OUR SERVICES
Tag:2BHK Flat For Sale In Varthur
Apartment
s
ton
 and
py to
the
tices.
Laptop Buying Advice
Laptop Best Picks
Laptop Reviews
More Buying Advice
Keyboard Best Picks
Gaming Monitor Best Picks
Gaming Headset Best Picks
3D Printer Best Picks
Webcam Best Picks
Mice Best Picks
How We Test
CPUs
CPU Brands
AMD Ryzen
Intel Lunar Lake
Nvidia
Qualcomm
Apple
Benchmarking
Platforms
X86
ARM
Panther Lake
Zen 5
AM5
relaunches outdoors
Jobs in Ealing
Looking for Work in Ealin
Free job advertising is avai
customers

---

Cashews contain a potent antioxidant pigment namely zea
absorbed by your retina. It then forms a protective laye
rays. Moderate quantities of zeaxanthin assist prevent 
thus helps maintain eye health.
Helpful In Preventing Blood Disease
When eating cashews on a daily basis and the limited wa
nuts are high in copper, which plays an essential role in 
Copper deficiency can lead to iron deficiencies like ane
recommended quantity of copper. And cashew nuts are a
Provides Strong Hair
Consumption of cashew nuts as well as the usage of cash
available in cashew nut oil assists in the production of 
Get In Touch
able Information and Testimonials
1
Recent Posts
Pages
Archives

**TASK PROMPT:** Tally the lines above in which the string "Gaming" occurs, and give the total with nothing added.

**RESULT OF THIS EXERCISE:** 2